**BRIEF:**
In your copy, reproduce the entries exactly as they are, minus the images.

**SOURCE DATA:**
○ ○ ○ ○ ○ ○ ○
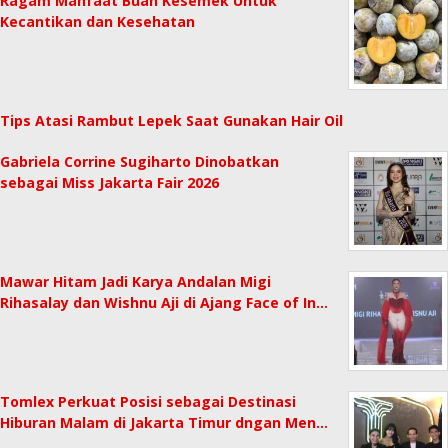
Ragam Manfaat Buah Kesemek Untuk
Kecantikan dan Kesehatan
Tips Atasi Rambut Lepek Saat Gunakan Hair Oil
Gabriela Corrine Sugiharto Dinobatkan
sebagai Miss Jakarta Fair 2026
Mawar Hitam Jadi Karya Andalan Migi
Rihasalay dan Wishnu Aji di Ajang Face of In…
Tomlex Perkuat Posisi sebagai Destinasi
Hiburan Malam di Jakarta Timur dngan Men…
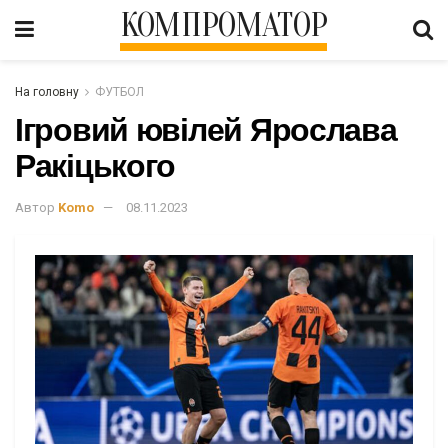
КОМПРОМАТОР
На головну
ФУТБОЛ
Ігровий ювілей Ярослава
Ракіцького
Автор
Komo
08.11.2023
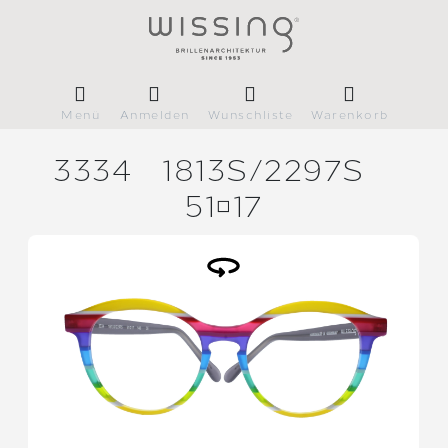
Menü
Anmelden
Wunschliste
Warenkorb
3334
1813S/
2297S
5117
○ ○ ○ ○ ○ ○ ○
**RESULT BELOW:**
Ragam Manfaat Buah Kesemek Untuk
Kecantikan dan Kesehatan
Tips Atasi Rambut Lepek Saat Gunakan Hair Oil
Gabriela Corrine Sugiharto Dinobatkan
sebagai Miss Jakarta Fair 2026
Mawar Hitam Jadi Karya Andalan Migi
Rihasalay dan Wishnu Aji di Ajang Face of In…
Tomlex Perkuat Posisi sebagai Destinasi
Hiburan Malam di Jakarta Timur dngan Men…
КОМПРОМАТОР
На головну
ФУТБОЛ
Ігровий ювілей Ярослава
Ракіцького
Автор
Komo
08.11.2023
Menü
Anmelden
Wunschliste
Warenkorb
3334
1813S/
2297S
5117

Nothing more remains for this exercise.